I’m encountering a bug where a certain request I’m sending to RedisGraph seems to be giving back different answers if I have concurrency turned on (i.e. THREAD_COUNT > 1) non-deterministically. I’m asking for a large amount of data from RedisGraph and sometimes the same query gives back 8035 rows and other times ~5000 (i.e. 5020 or 5212). The correct answer to the query is 8035 rows.
Another oddity is that this does not seem to happen when I send the requests one-by-one, in which case I always get the correct output. When I instead send two or more requests at once (on different threads), some will come back correctly while others yield an incorrect response.
I turned the CACHE_SIZE to 1 and THREAD_COUNT to 1 and every request gives back 8035 rows. I turned the THREAD_COUNT to 2 and CACHE_SIZE to 1 and sometimes I get back ~5000 rows with the same query. Is there some other nob I can try to turn?
It seems like something in the RedisGraph code may be caching a matrix or node set but it’s getting cut off or evicted.

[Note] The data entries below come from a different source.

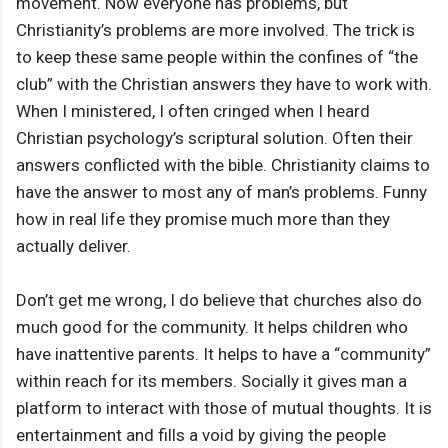
movement. Now everyone has problems, but
Christianity’s problems are more involved. The trick is
to keep these same people within the confines of “the
club” with the Christian answers they have to work with.
When I ministered, I often cringed when I heard
Christian psychology’s scriptural solution. Often their
answers conflicted with the bible. Christianity claims to
have the answer to most any of man’s problems. Funny
how in real life they promise much more than they
actually deliver.
Don’t get me wrong, I do believe that churches also do
much good for the community. It helps children who
have inattentive parents. It helps to have a “community”
within reach for its members. Socially it gives man a
platform to interact with those of mutual thoughts. It is
entertainment and fills a void by giving the people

Any help would be much appreciated!
Ok, in case you’re a Redis Enterprise customer you can share it via our customer service
Another option might be to try and alter / simply the query to a point which it still recreates the issue but it is OK to share.
Apologies for the delay. We have now fully anonymized our data so we can share the query.
Script to run the query (test.py):
import redis
from redis.commands.graph import Graph
import sys
import random
import string
uid = ''.join(random.choices(string.digits, k=5))
r = redis.Redis(unix_socket_path='/test_socket.sock')
g = Graph(r, name="tg")
q = """
MATCH (r :N1 {path: $path_""" + uid + """})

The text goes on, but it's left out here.